THE INPUT:
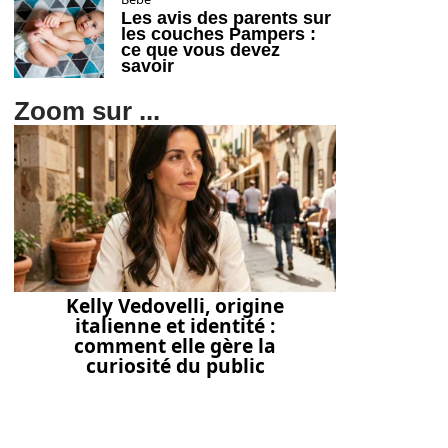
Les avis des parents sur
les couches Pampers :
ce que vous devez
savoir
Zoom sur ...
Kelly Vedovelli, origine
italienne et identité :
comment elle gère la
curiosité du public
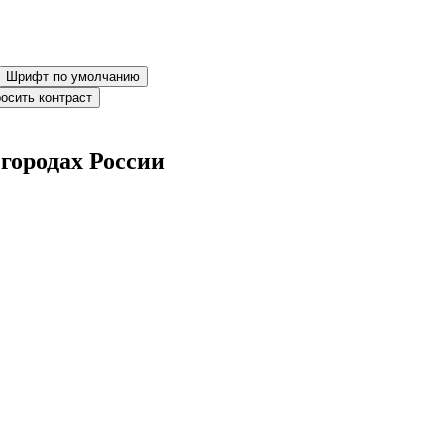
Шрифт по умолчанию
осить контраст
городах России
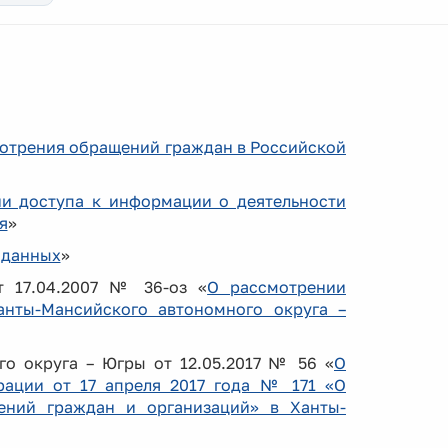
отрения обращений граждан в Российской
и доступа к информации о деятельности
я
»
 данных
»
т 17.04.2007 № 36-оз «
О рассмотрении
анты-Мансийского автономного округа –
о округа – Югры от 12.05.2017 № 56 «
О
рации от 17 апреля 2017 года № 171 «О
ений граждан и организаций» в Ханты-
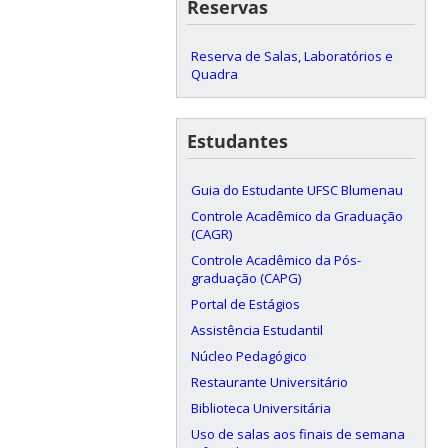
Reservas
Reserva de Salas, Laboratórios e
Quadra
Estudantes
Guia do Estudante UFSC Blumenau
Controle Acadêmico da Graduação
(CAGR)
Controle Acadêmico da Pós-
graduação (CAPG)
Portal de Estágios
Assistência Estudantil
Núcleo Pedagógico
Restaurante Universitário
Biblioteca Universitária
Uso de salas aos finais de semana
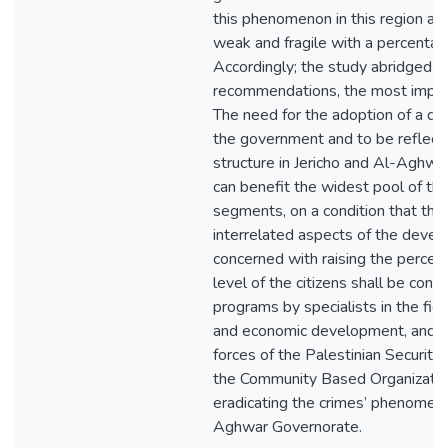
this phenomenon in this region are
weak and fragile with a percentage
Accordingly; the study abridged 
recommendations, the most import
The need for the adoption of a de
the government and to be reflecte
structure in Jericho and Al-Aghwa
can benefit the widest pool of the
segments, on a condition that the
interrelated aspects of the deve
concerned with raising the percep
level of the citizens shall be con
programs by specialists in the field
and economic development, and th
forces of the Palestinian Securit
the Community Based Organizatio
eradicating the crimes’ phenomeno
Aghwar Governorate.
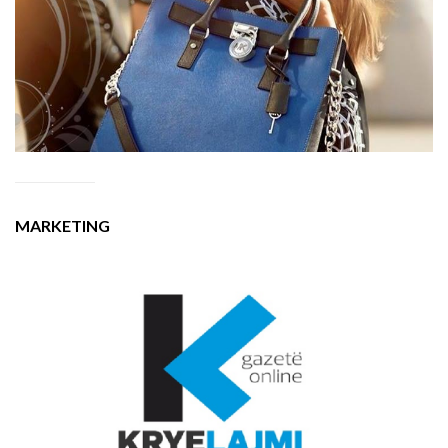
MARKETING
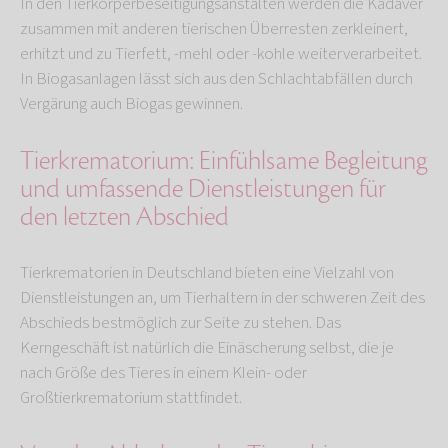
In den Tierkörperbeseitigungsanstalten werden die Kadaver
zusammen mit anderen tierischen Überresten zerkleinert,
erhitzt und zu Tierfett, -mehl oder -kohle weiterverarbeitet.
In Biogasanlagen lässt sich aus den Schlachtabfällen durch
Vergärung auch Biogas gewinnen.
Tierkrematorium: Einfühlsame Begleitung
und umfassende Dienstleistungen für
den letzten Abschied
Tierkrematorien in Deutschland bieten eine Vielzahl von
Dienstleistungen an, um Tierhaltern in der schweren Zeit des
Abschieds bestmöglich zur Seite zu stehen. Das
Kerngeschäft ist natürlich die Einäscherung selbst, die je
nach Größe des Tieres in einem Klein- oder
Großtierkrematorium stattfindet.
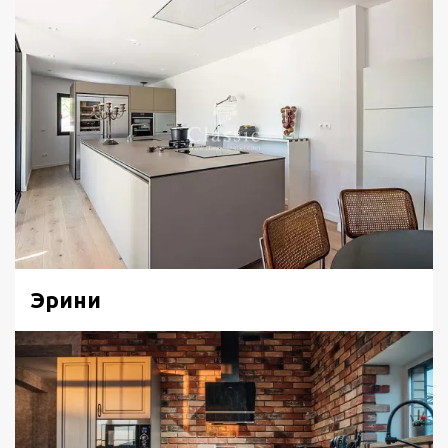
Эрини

EXERCISE:
Each of the records above needs to be transcribed exactly, apart from its pictures.

ANSWER BOX:
Les avis des parents sur
les couches Pampers :
ce que vous devez
savoir
Zoom sur ...
Kelly Vedovelli, origine
italienne et identité :
comment elle gère la
curiosité du public
Шрифт по умолчанию
осить контраст
городах России
отрения обращений граждан в Российской
и доступа к информации о деятельности
я
»
 данных
»
т 17.04.2007 № 36-оз «
О рассмотрении
анты-Мансийского автономного округа –
о округа – Югры от 12.05.2017 № 56 «
О
рации от 17 апреля 2017 года № 171 «О
ений граждан и организаций» в Ханты-
Reservas
Reserva de Salas, Laboratórios e
Quadra
Estudantes
Guia do Estudante UFSC Blumenau
Controle Acadêmico da Graduação
(CAGR)
Controle Acadêmico da Pós-
graduação (CAPG)
Portal de Estágios
Assistência Estudantil
Núcleo Pedagógico
Restaurante Universitário
Biblioteca Universitária
Uso de salas aos finais de semana
this phenomenon in this region are
weak and fragile with a percentage
Accordingly; the study abridged 
recommendations, the most import
The need for the adoption of a de
the government and to be reflecte
structure in Jericho and Al-Aghwa
can benefit the widest pool of the
segments, on a condition that the
interrelated aspects of the deve
concerned with raising the percep
level of the citizens shall be con
programs by specialists in the field
and economic development, and th
forces of the Palestinian Securit
the Community Based Organizatio
eradicating the crimes’ phenomeno
Aghwar Governorate.
MARKETING
In den Tierkörperbeseitigungsanstalten werden die Kadaver
zusammen mit anderen tierischen Überresten zerkleinert,
erhitzt und zu Tierfett, -mehl oder -kohle weiterverarbeitet.
In Biogasanlagen lässt sich aus den Schlachtabfällen durch
Vergärung auch Biogas gewinnen.
Tierkrematorium: Einfühlsame Begleitung
und umfassende Dienstleistungen für
den letzten Abschied
Tierkrematorien in Deutschland bieten eine Vielzahl von
Dienstleistungen an, um Tierhaltern in der schweren Zeit des
Abschieds bestmöglich zur Seite zu stehen. Das
Kerngeschäft ist natürlich die Einäscherung selbst, die je
nach Größe des Tieres in einem Klein- oder
Großtierkrematorium stattfindet.
Эрини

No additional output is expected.